Content starts
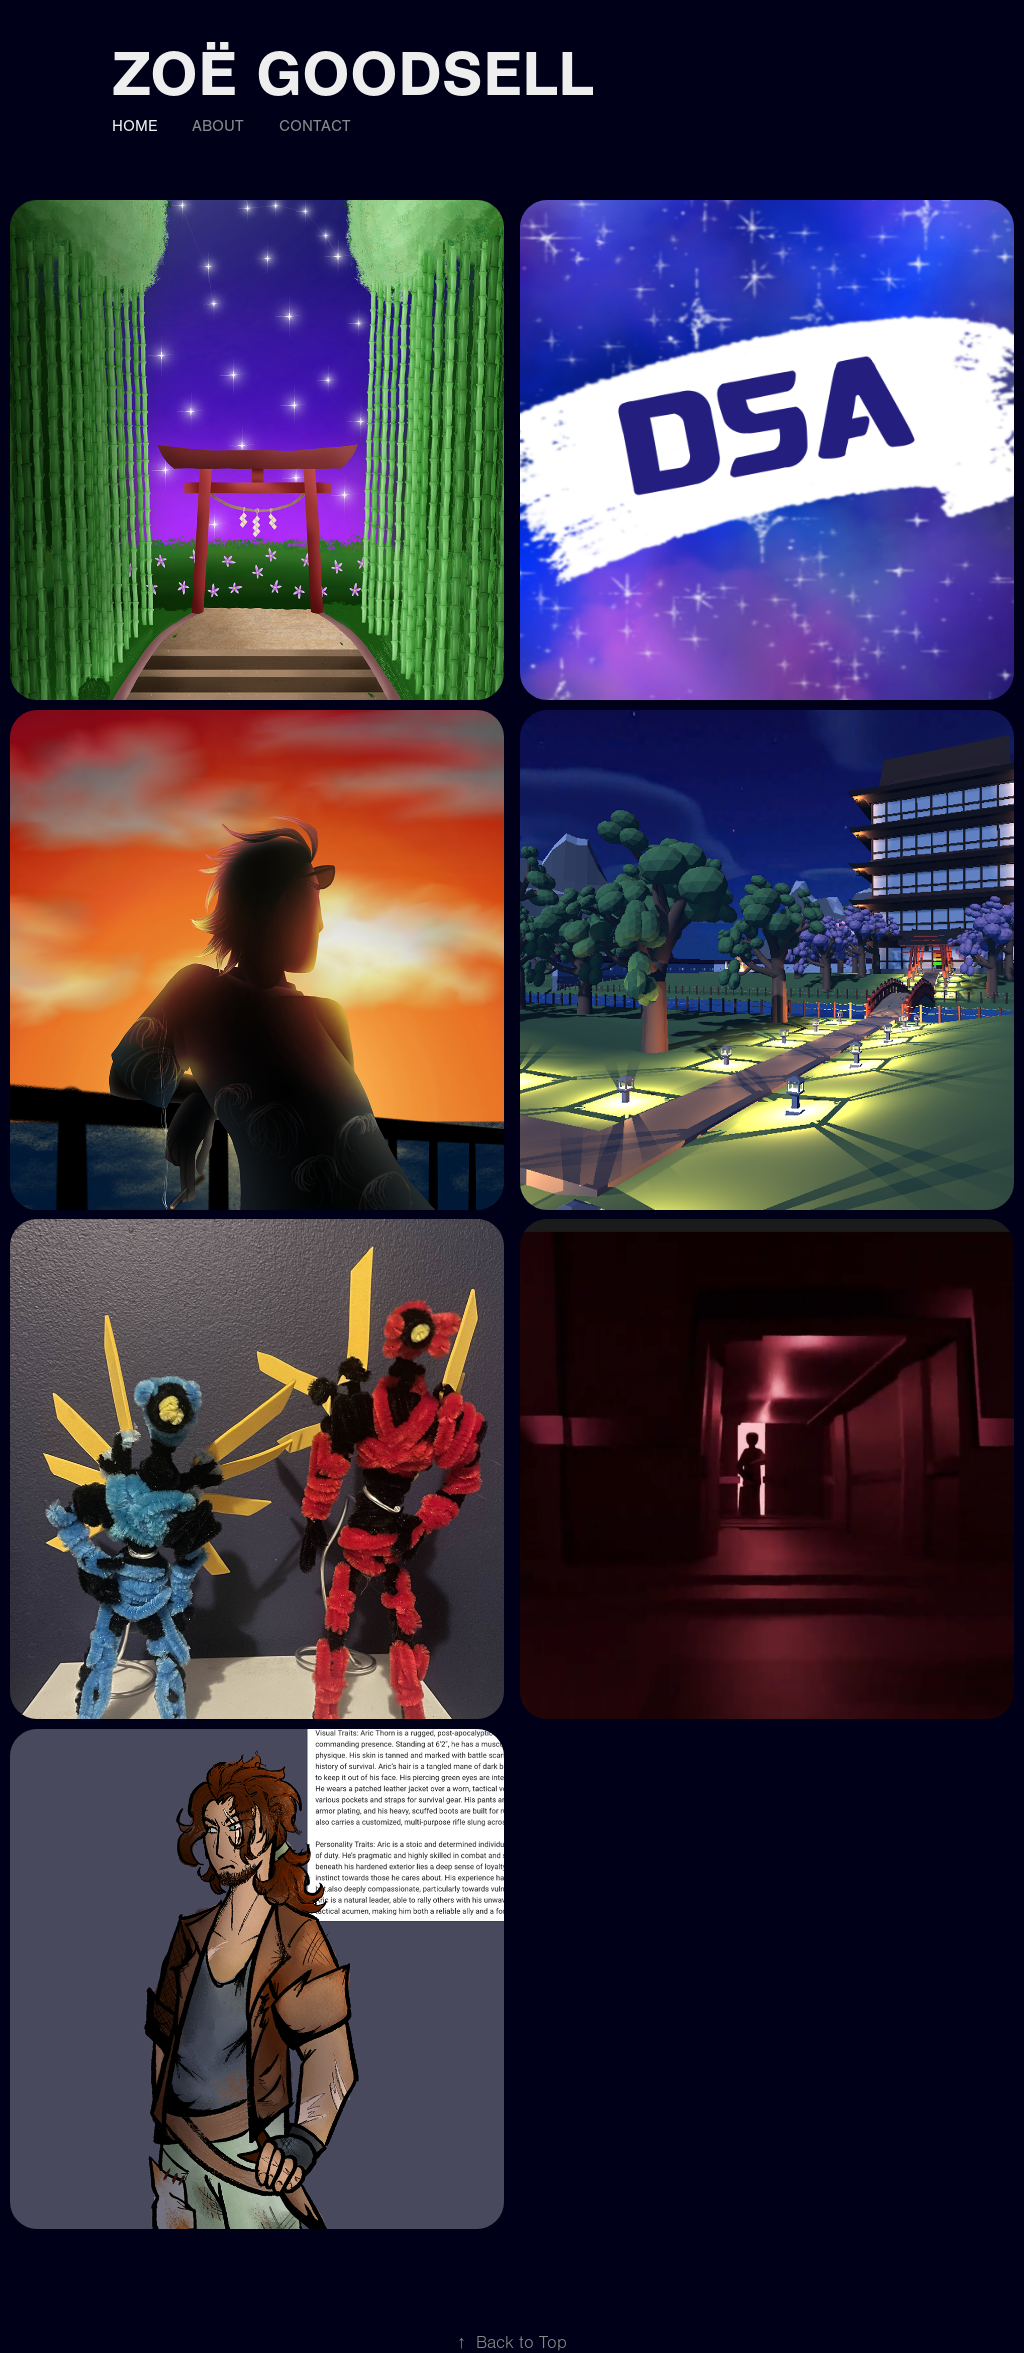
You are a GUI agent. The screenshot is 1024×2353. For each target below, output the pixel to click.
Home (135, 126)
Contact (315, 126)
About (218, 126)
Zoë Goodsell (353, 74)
Content ends
## What to work on
Each of the entries above must be copied exactly, but the pictures stay out.

## Finished exercise
You are a GUI agent. The screenshot is 1024×2353. For each target below, output the pixel to click.
Home (135, 126)
Contact (315, 126)
About (218, 126)
Zoë Goodsell (353, 74)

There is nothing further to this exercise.